"""

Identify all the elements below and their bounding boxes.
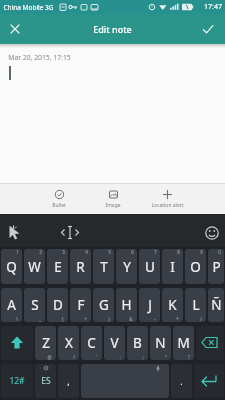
staticText: H — [121, 296, 132, 314]
staticText: @ — [47, 354, 52, 360]
button[interactable]: L — [185, 288, 206, 322]
button[interactable]: Image — [86, 184, 140, 214]
staticText: Bullet — [52, 202, 66, 209]
staticText: ; — [142, 354, 144, 360]
button[interactable]: B — [127, 326, 148, 360]
staticText: & — [129, 316, 133, 322]
staticText: . — [180, 375, 183, 387]
staticText: I — [170, 258, 175, 276]
staticText: China Mobile 3G — [3, 3, 54, 12]
staticText: U — [145, 258, 155, 276]
button[interactable]: . — [171, 364, 192, 398]
staticText: R — [76, 258, 85, 276]
button[interactable]: I — [162, 249, 183, 284]
button[interactable]: ES — [35, 364, 56, 398]
staticText: ES — [41, 375, 51, 387]
staticText: A — [7, 296, 16, 314]
staticText: O — [190, 258, 201, 276]
staticText: 3 — [62, 249, 65, 255]
staticText: N — [155, 334, 166, 352]
staticText: : — [119, 354, 121, 360]
staticText: Y — [123, 258, 131, 276]
button[interactable]: A — [1, 288, 22, 322]
staticText: , — [67, 375, 70, 387]
button[interactable]: E — [47, 249, 68, 284]
button[interactable]: J — [139, 288, 160, 322]
button[interactable]: D — [47, 288, 68, 322]
staticText: - — [154, 316, 156, 322]
staticText: 12# — [9, 375, 25, 387]
button[interactable]: H — [116, 288, 137, 322]
staticText: 0 — [218, 249, 221, 255]
button[interactable]: 12# — [1, 364, 33, 398]
button[interactable]: Z — [35, 326, 56, 360]
staticText: 8 — [177, 249, 180, 255]
button[interactable]: W — [24, 249, 45, 284]
staticText: ' — [96, 354, 98, 360]
staticText: K — [168, 296, 177, 314]
staticText: V — [110, 334, 119, 352]
button[interactable]: Ñ — [208, 288, 224, 322]
button[interactable]: , — [58, 364, 79, 398]
button[interactable]: F — [70, 288, 91, 322]
staticText: / — [73, 354, 75, 360]
staticText: 6 — [131, 249, 134, 255]
button[interactable]: N — [150, 326, 171, 360]
staticText: B — [133, 334, 142, 352]
staticText: Location alert — [151, 202, 184, 209]
staticText: Q — [6, 258, 17, 276]
staticText: 17:47 — [204, 2, 222, 12]
button[interactable]: V — [104, 326, 125, 360]
button[interactable]: Q — [1, 249, 22, 284]
staticText: Mar 20, 2015, 17:15 — [8, 53, 71, 62]
staticText: 9 — [200, 249, 203, 255]
staticText: * — [176, 316, 179, 322]
staticText: L — [192, 296, 200, 314]
staticText: T — [100, 258, 108, 276]
staticText: P — [212, 258, 221, 276]
staticText: S — [31, 296, 39, 314]
staticText: G — [99, 296, 109, 314]
button[interactable]: U — [139, 249, 160, 284]
button[interactable] — [196, 326, 224, 360]
staticText: ( — [62, 316, 64, 322]
staticText: E — [54, 258, 62, 276]
staticText: ? — [188, 354, 190, 360]
staticText: C — [87, 334, 96, 352]
button[interactable]: P — [208, 249, 224, 284]
staticText: \ — [16, 316, 18, 322]
staticText: J — [148, 296, 152, 314]
button[interactable]: C — [81, 326, 102, 360]
button[interactable] — [7, 21, 23, 37]
button[interactable]: G — [93, 288, 114, 322]
staticText: W — [28, 258, 41, 276]
button[interactable]: Y — [116, 249, 137, 284]
staticText: 5 — [108, 249, 111, 255]
button[interactable]: K — [162, 288, 183, 322]
staticText: _ — [39, 316, 41, 322]
staticText: 1 — [16, 249, 19, 255]
button[interactable]: O — [185, 249, 206, 284]
button[interactable]: Location alert — [140, 184, 194, 214]
button[interactable] — [81, 364, 169, 398]
staticText: 4 — [85, 249, 88, 255]
staticText: 2 — [39, 249, 42, 255]
button[interactable]: Bullet — [32, 184, 86, 214]
button[interactable]: S — [24, 288, 45, 322]
button[interactable] — [194, 364, 224, 398]
button[interactable]: R — [70, 249, 91, 284]
button[interactable] — [1, 326, 33, 360]
staticText: / — [200, 316, 202, 322]
staticText: Ñ — [211, 296, 222, 314]
staticText: ) — [108, 316, 110, 322]
staticText: " — [165, 354, 167, 360]
staticText: Edit note — [93, 23, 132, 35]
button[interactable]: X — [58, 326, 79, 360]
staticText: 7 — [154, 249, 157, 255]
staticText: Image — [105, 202, 121, 209]
staticText: F — [77, 296, 85, 314]
staticText: X — [65, 334, 73, 352]
button[interactable] — [200, 21, 216, 37]
button[interactable]: T — [93, 249, 114, 284]
button[interactable]: M — [173, 326, 194, 360]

"""

The data above needs to be retyped exactly, with the images left out.

Identify all the elements below and their bounding boxes.
staticText: H — [121, 296, 132, 314]
staticText: @ — [47, 354, 52, 360]
button[interactable]: L — [185, 288, 206, 322]
button[interactable]: Image — [86, 184, 140, 214]
staticText: Bullet — [52, 202, 66, 209]
staticText: ; — [142, 354, 144, 360]
button[interactable]: B — [127, 326, 148, 360]
staticText: & — [129, 316, 133, 322]
staticText: . — [180, 375, 183, 387]
staticText: I — [170, 258, 175, 276]
staticText: China Mobile 3G — [3, 3, 54, 12]
staticText: U — [145, 258, 155, 276]
button[interactable]: . — [171, 364, 192, 398]
staticText: R — [76, 258, 85, 276]
button[interactable]: I — [162, 249, 183, 284]
button[interactable]: ES — [35, 364, 56, 398]
staticText: ES — [41, 375, 51, 387]
staticText: A — [7, 296, 16, 314]
staticText: O — [190, 258, 201, 276]
staticText: 3 — [62, 249, 65, 255]
staticText: N — [155, 334, 166, 352]
staticText: : — [119, 354, 121, 360]
staticText: Y — [123, 258, 131, 276]
button[interactable]: A — [1, 288, 22, 322]
staticText: , — [67, 375, 70, 387]
button[interactable]: E — [47, 249, 68, 284]
button[interactable]: J — [139, 288, 160, 322]
button[interactable]: D — [47, 288, 68, 322]
staticText: - — [154, 316, 156, 322]
staticText: 12# — [9, 375, 25, 387]
button[interactable]: H — [116, 288, 137, 322]
staticText: 0 — [218, 249, 221, 255]
button[interactable]: 12# — [1, 364, 33, 398]
button[interactable]: Z — [35, 326, 56, 360]
staticText: 8 — [177, 249, 180, 255]
button[interactable]: W — [24, 249, 45, 284]
staticText: ' — [96, 354, 98, 360]
staticText: K — [168, 296, 177, 314]
staticText: V — [110, 334, 119, 352]
button[interactable]: Ñ — [208, 288, 224, 322]
button[interactable]: , — [58, 364, 79, 398]
button[interactable]: F — [70, 288, 91, 322]
staticText: / — [73, 354, 75, 360]
staticText: 6 — [131, 249, 134, 255]
button[interactable]: N — [150, 326, 171, 360]
staticText: B — [133, 334, 142, 352]
staticText: Location alert — [151, 202, 184, 209]
staticText: Q — [6, 258, 17, 276]
staticText: 17:47 — [204, 2, 222, 12]
button[interactable]: V — [104, 326, 125, 360]
button[interactable]: Q — [1, 249, 22, 284]
staticText: Mar 20, 2015, 17:15 — [8, 53, 71, 62]
staticText: 9 — [200, 249, 203, 255]
staticText: * — [176, 316, 179, 322]
staticText: L — [192, 296, 200, 314]
staticText: T — [100, 258, 108, 276]
staticText: P — [212, 258, 221, 276]
staticText: S — [31, 296, 39, 314]
staticText: G — [99, 296, 109, 314]
button[interactable]: U — [139, 249, 160, 284]
button[interactable] — [196, 326, 224, 360]
staticText: ( — [62, 316, 64, 322]
staticText: E — [54, 258, 62, 276]
staticText: ? — [188, 354, 190, 360]
staticText: C — [87, 334, 96, 352]
button[interactable]: P — [208, 249, 224, 284]
staticText: \ — [16, 316, 18, 322]
staticText: J — [148, 296, 152, 314]
button[interactable]: C — [81, 326, 102, 360]
button[interactable] — [7, 21, 23, 37]
button[interactable]: G — [93, 288, 114, 322]
staticText: W — [28, 258, 41, 276]
button[interactable]: Y — [116, 249, 137, 284]
staticText: 5 — [108, 249, 111, 255]
button[interactable]: K — [162, 288, 183, 322]
staticText: _ — [39, 316, 41, 322]
staticText: 1 — [16, 249, 19, 255]
button[interactable]: O — [185, 249, 206, 284]
button[interactable]: Location alert — [140, 184, 194, 214]
button[interactable] — [81, 364, 169, 398]
staticText: 4 — [85, 249, 88, 255]
staticText: 2 — [39, 249, 42, 255]
button[interactable]: Bullet — [32, 184, 86, 214]
button[interactable]: S — [24, 288, 45, 322]
button[interactable] — [194, 364, 224, 398]
button[interactable]: R — [70, 249, 91, 284]
button[interactable] — [1, 326, 33, 360]
staticText: / — [200, 316, 202, 322]
staticText: Ñ — [211, 296, 222, 314]
staticText: ) — [108, 316, 110, 322]
staticText: " — [165, 354, 167, 360]
staticText: Edit note — [93, 23, 132, 35]
button[interactable]: X — [58, 326, 79, 360]
staticText: 7 — [154, 249, 157, 255]
staticText: Image — [105, 202, 121, 209]
staticText: F — [77, 296, 85, 314]
staticText: X — [65, 334, 73, 352]
button[interactable] — [200, 21, 216, 37]
button[interactable]: T — [93, 249, 114, 284]
button[interactable]: M — [173, 326, 194, 360]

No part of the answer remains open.